**Raw data:**

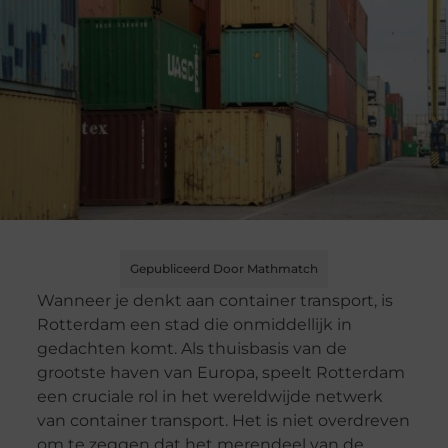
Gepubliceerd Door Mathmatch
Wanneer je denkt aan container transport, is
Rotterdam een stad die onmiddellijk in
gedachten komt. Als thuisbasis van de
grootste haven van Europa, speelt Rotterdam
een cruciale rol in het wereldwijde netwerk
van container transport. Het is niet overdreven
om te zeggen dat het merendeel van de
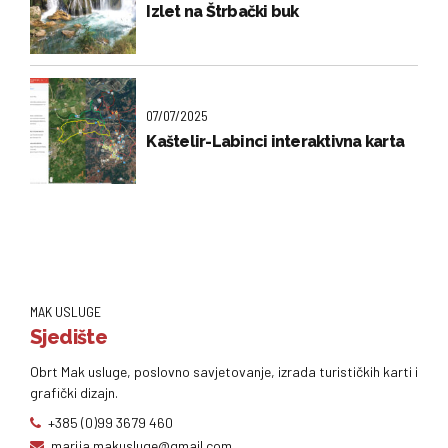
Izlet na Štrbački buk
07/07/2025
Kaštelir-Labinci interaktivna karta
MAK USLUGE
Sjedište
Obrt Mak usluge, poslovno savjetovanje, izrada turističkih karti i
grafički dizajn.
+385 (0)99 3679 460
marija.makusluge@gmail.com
...
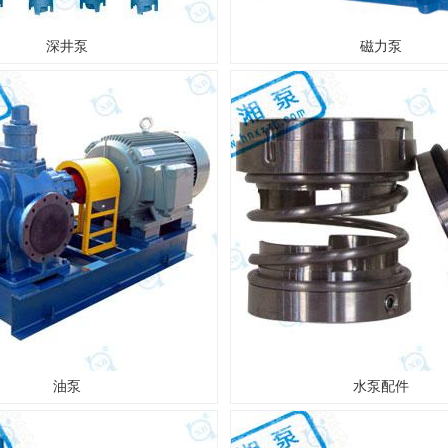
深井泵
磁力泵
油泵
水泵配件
==
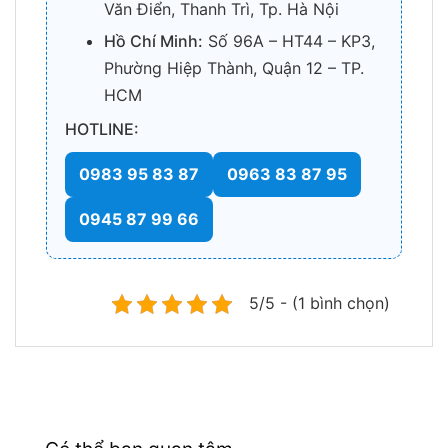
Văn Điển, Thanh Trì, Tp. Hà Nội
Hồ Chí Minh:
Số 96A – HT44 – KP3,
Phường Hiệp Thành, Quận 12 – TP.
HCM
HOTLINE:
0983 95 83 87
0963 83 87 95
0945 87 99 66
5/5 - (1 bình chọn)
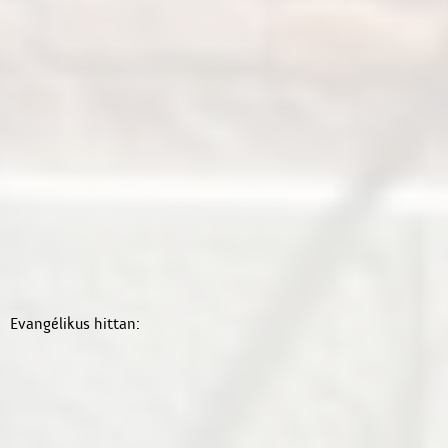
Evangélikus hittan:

**Task prompt:** Looking only at the lines of the material above, count those containing "Rotterdam" and give that number by itself.

**Task solution:** 2